Pench’s forested horizon ablaze with the setting sun
My excitement was bursting at its seams, as I was able to capture a leopard, infamous for killing twenty humans and now lived its remaining life in captivity.
Love of human blood had changed its life.
Even today as we had seen, if someone approached the leopard at close quarters, the cat bared its yellow white teeth and hissed its fierce aggression as if it was in the wild, ready to strike.
Land of Rudyard Kipling✍️

For lunch, we came back to a restaurant that had murals and paintings that depicted the famous characters of Jungle book by Rudyard Kipling.
It was here, he wrote the book after falling in love with woods around him.

with the painting of ‘Mowgli‘ the famous Jungle Book boy character
We were almost on the verge of winding our brilliant forest excursion of Kanha and Pench. What we learned will remain with us forever.
You will get consumed by reverence for these forests by their sheer personality.
It is us who are the trespassers and not the wild animals.
By way of today’s technologies, we reckon we have become the so called demigods who take it for granted that animals can be driven to submission and handled with ruthlessness.
Love, thy forest🐅🌿
Instead of using our inventions to drive against them, we humans can be far more effective if we use them to help them flourish.

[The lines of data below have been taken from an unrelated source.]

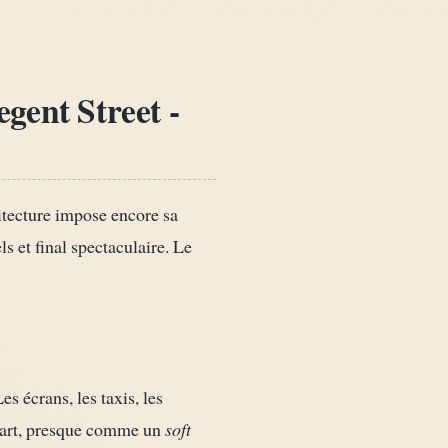
gent Street -
itecture impose encore sa
s et final spectaculaire. Le
es écrans, les taxis, les
départ, presque comme un
soft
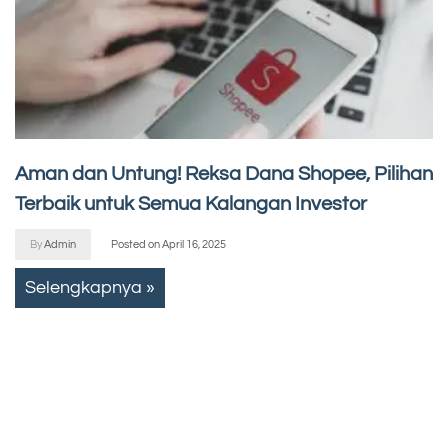
Aman dan Untung! Reksa Dana Shopee, Pilihan
Terbaik untuk Semua Kalangan Investor
By
Admin
Posted on
April 16, 2025
Selengkapnya »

Replete with wild memories, I started the Ambassador to cover the two hundred and fifty kilometers of winding roads, briefly touching the Pench and spearheaded south west to reach Nagpur.
Hope the readers love the wild national parks of the tiger corridor of Madhya Pradesh and play by their rules and enjoy the wild country.
These wild animals are majestic and supreme, should prevail for our next generations to see, feel and glow in their delight.
I thank you for being with us through our exploration of Kanha and Pench.
| Part 1 | At 45 degrees NE Part 1 – Just 45° ↗️ to the northeast lies our gateway to the wilderness of 🌳 Kanha Wildlife Reserve 🦌 |
| Part 2 | ✨ Part 2 – Thrilling Drive through the Dense Jungle Trails of Kanha 🌳🚙🐅🌄 |
| Part 3 | 🌿🐅 Part 3 – Up Close with the Majestic Tigers of Kanha National Park! 🌳📸 |
| Part 4 | 🌿 Part 4 – Spellbinding Slices of Wildlife 🐅🦜: Kanha’s Living Natural Museum 🏞️ |
Inference
- Pench has the following gates in the core zones. They are Jamtara, Karmajhiri and Turia. The Turia is the biggest zone.
- Other zones are Khursapur, Sillari, Wolf Sanctuary, Rukhad.
- Indian black panther or black leopard is found in Pench.
- Pench lies on the Jabalpur-Nagpur highway.